GRAPE HARVESTING & WINE MAKING!!!
Wine vat and grape crusher set up on new floor
Pam and Mark came to help us harvest and process our grapes; we picked five buckets (of 55L each) of fruit (Brett estimated each bucket weighed 50 – 60lbs),
Half our grape harvest
Other half of our harvest
crushed them, with the machine we bought off Mr Luis which worked brilliantly and the wine vat was only about 1/3 full; so we decided to form a cooperative with Pam and Mark and go and pick their grapes too, we picked another four very full buckets.
Pam & Mark's harvest
The wine vat is now 2/3 full (over 200L); which is as full as it should be as the mixture will expand as it ferments. We don’t know how much volume will be lost once we rack of the wine but we’re hoping we could have around 180L (90L each, that’s 112 bottles). It’ll be a rose wine as we mixed all the grapes (and left the skins on*, how would you take the skins off?); the grape juice tasted lovely, it was quite sweet, but that will go as the sugar is turned into alcohol.
The crushed grapes & juice
We are going to start on the gym/studio floor tomorrow; we took all the tools down this afternoon.

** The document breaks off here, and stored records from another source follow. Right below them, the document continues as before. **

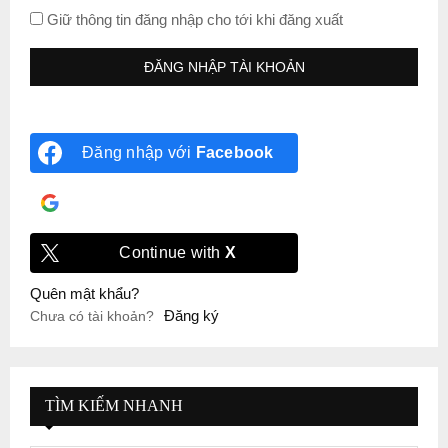
Giữ thông tin đăng nhập cho tới khi đăng xuất
Đăng nhập với
Facebook
Đăng nhập với
Google
Continue with
X
Quên mật khẩu?
Đăng ký
Chưa có tài khoản?
TÌM KIẾM NHANH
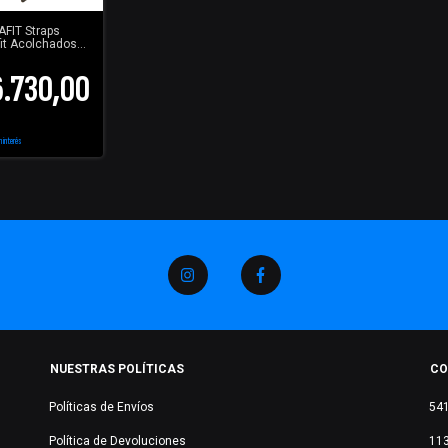
FIT Straps
fit Acolchados
Agarre Extra
.730,00
n interés
NUESTRAS POLÍTICAS
CO
Políticas de Envíos
54
Política de Devoluciones
11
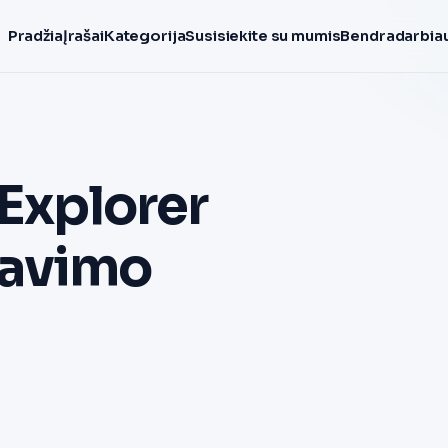
Pradžia
Įrašai
Kategorija
Susisiekite su mumis
Bendradarbiau
 Explorer
savimo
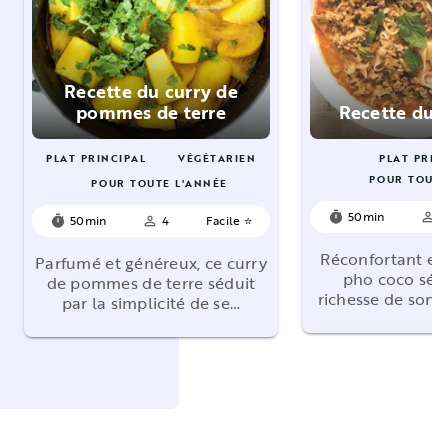
Recette du curry de
pommes de terre
Recette du 
PLAT PRINCIPAL
VÉGÉTARIEN
PLAT PRIN
POUR TOUTE
POUR TOUTE L'ANNÉE
50min
4
timer
person_outline
50min
4
Facile ⭐
timer
person_outline
Réconfortant et
Parfumé et généreux, ce curry
pho coco sédu
de pommes de terre séduit
richesse de son 
par la simplicité de se…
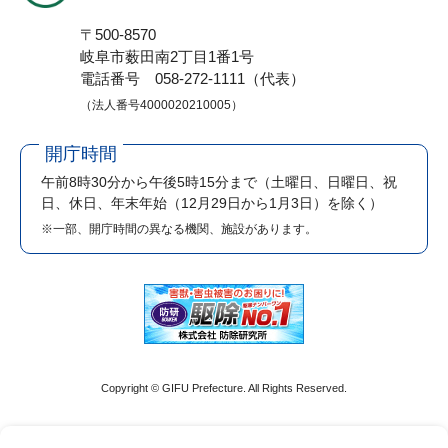
〒500-8570
岐阜市薮田南2丁目1番1号
電話番号 058-272-1111（代表）
（法人番号4000020210005）
開庁時間
午前8時30分から午後5時15分まで
（土曜日、日曜日、祝
日、休日、年末年始（12月29日から1月3日）を除く）
※一部、開庁時間の異なる機関、施設があります。
Copyright © GIFU Prefecture. All Rights Reserved.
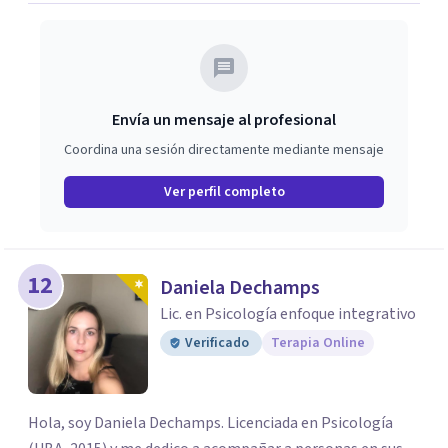
Envía un mensaje al profesional
Coordina una sesión directamente mediante mensaje
Ver perfil completo
12
Daniela Dechamps
Lic. en Psicología enfoque integrativo
Verificado
Terapia Online
Hola, soy Daniela Dechamps. Licenciada en Psicología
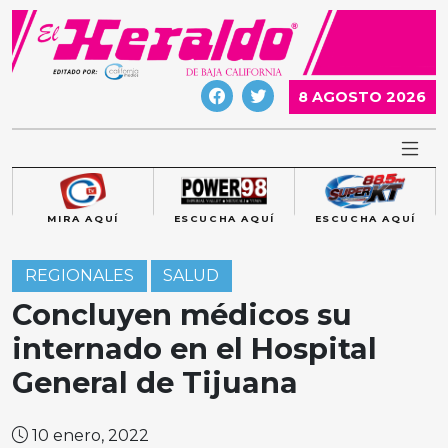
Skip
to
content
8 AGOSTO 2026
MIRA AQUÍ
ESCUCHA AQUÍ
ESCUCHA AQUÍ
REGIONALES
SALUD
Concluyen médicos su
internado en el Hospital
General de Tijuana
10 enero, 2022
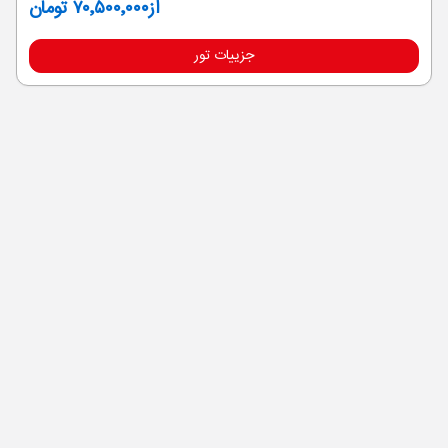
از
۷۰٬۵۰۰٬۰۰۰ تومان
جزییات تور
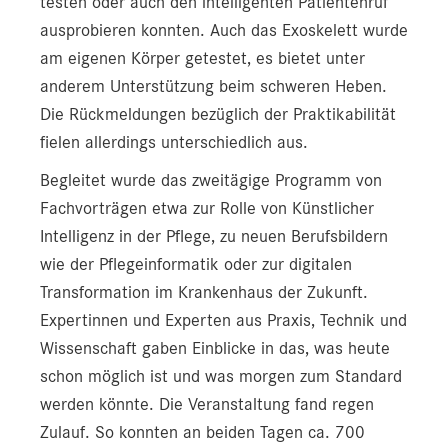
testen oder auch den intelligenten Patientenruf
ausprobieren konnten. Auch das Exoskelett wurde
am eigenen Körper getestet, es bietet unter
anderem Unterstützung beim schweren Heben.
Die Rückmeldungen bezüglich der Praktikabilität
fielen allerdings unterschiedlich aus.
Begleitet wurde das zweitägige Programm von
Fachvorträgen etwa zur Rolle von Künstlicher
Intelligenz in der Pflege, zu neuen Berufsbildern
wie der Pflegeinformatik oder zur digitalen
Transformation im Krankenhaus der Zukunft.
Expertinnen und Experten aus Praxis, Technik und
Wissenschaft gaben Einblicke in das, was heute
schon möglich ist und was morgen zum Standard
werden könnte. Die Veranstaltung fand regen
Zulauf. So konnten an beiden Tagen ca. 700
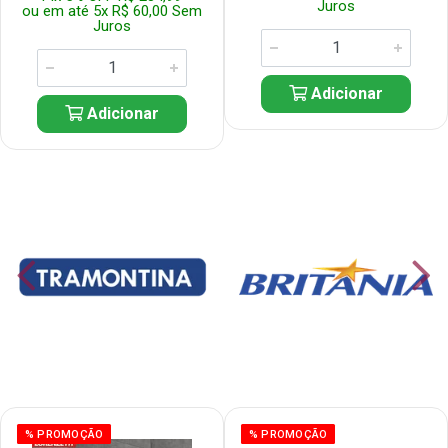
Juros
ou em até 5x R$ 60,00 Sem
Juros
Adicionar
Adicionar
% PROMOÇÃO
% PROMOÇÃO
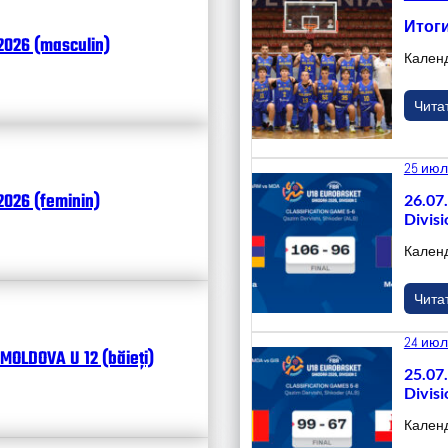
Итоги
2026 (masculin)
Кален
Чита
25 июл
026 (feminin)
26.07
Divisi
Кален
Чита
24 июл
MOLDOVA U 12 (băieți)
25.07
Divisi
Кален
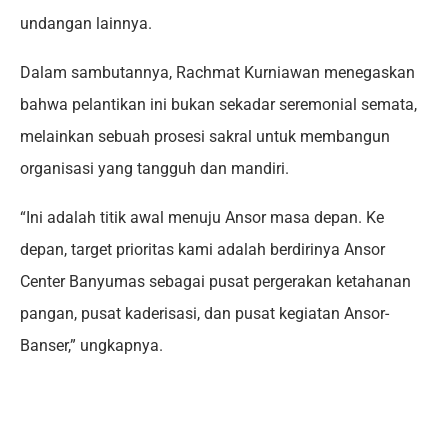
undangan lainnya.
Dalam sambutannya, Rachmat Kurniawan menegaskan
bahwa pelantikan ini bukan sekadar seremonial semata,
melainkan sebuah prosesi sakral untuk membangun
organisasi yang tangguh dan mandiri.
“Ini adalah titik awal menuju Ansor masa depan. Ke
depan, target prioritas kami adalah berdirinya Ansor
Center Banyumas sebagai pusat pergerakan ketahanan
pangan, pusat kaderisasi, dan pusat kegiatan Ansor-
Banser,” ungkapnya.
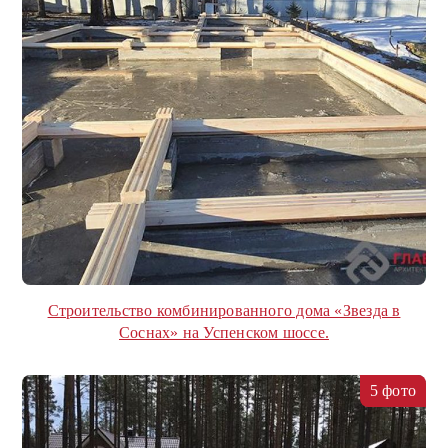
Строительство комбинированного дома «Звезда в
Соснах» на Успенском шоссе.
5 фото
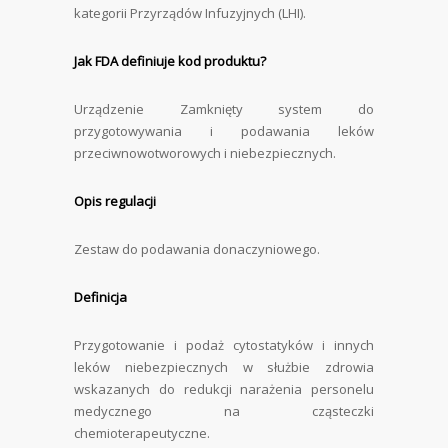
kategorii Przyrządów Infuzyjnych (LHI).
Jak FDA definiuje kod produktu?
Urządzenie Zamknięty system do
przygotowywania i podawania leków
przeciwnowotworowych i niebezpiecznych.
Opis regulacji
Zestaw do podawania donaczyniowego.
Definicja
Przygotowanie i podaż cytostatyków i innych
leków niebezpiecznych w służbie zdrowia
wskazanych do redukcji narażenia personelu
medycznego na cząsteczki
chemioterapeutyczne.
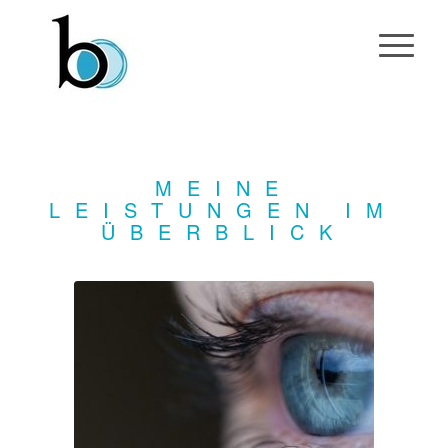
MEINE
LEISTUNGEN IM
ÜBERBLICK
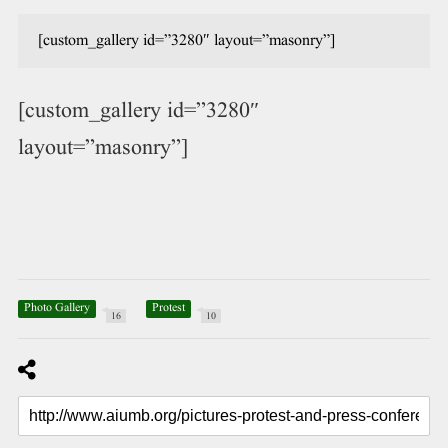
[custom_gallery id=”3280″ layout=”masonry”]
[custom_gallery id=”3280″
layout=”masonry”]
Photo Gallery
Protest
16
10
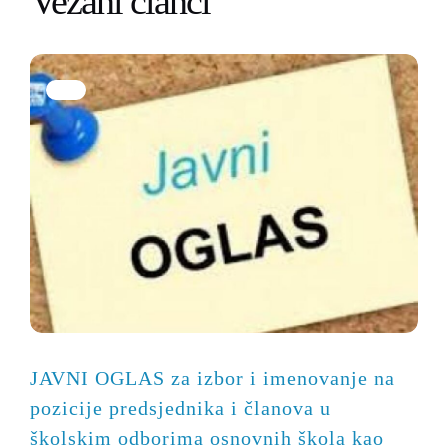
Vezani članci
JAVNI OGLAS za izbor i imenovanje na
pozicije predsjednika i članova u
školskim odborima osnovnih škola kao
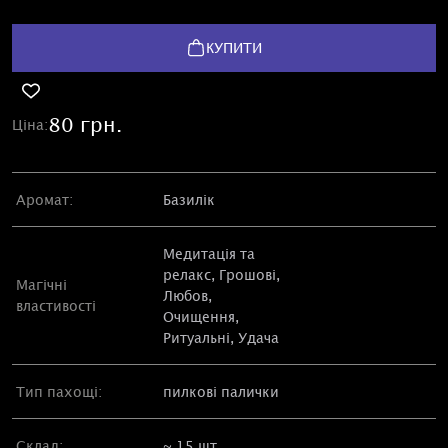
КУПИТИ
80 грн.
Ціна:
Аромат:
Базилік
Медитація та
релакс, Грошові,
Магічні
Любов,
властивості
Очищення,
Ритуальні, Удача
Тип пахощі:
пилкові палички
Склад:
~ 15 шт.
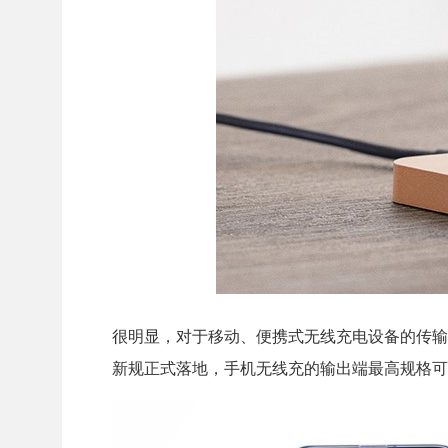
很明显，对于移动、便携式无线充电设备的传输
新规正式落地，手机无线充的输出端最高规格可能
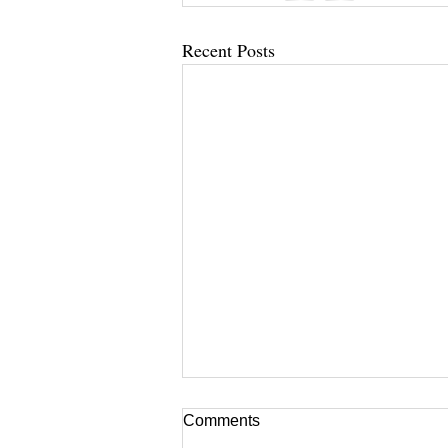
Recent Posts
Comments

The floor has quite a slope from front to back and we spent a long time discussing how we were going to get the floor level. As we can’t make shuttering from wood; because (1) it’s very expensive and (2) it’s not terribly straight, we constructed a couple of concrete guides to work up to; it took a couple of hours as it was hard to get them level front to back and side to side, but it should make tomorrows task much easier.* All the wine making articles say red wine is made with the skins left on the grapes (not as you would expect from the black/red grapes) and white wine is made from grapes, without the skins left on (not white grapes). I do appreciate this, as I remember that green crab apples made a lovely pink wine; but I just can’t understand how the skins can be removed (plunge them into boiling water, then peel, like tomatoes?).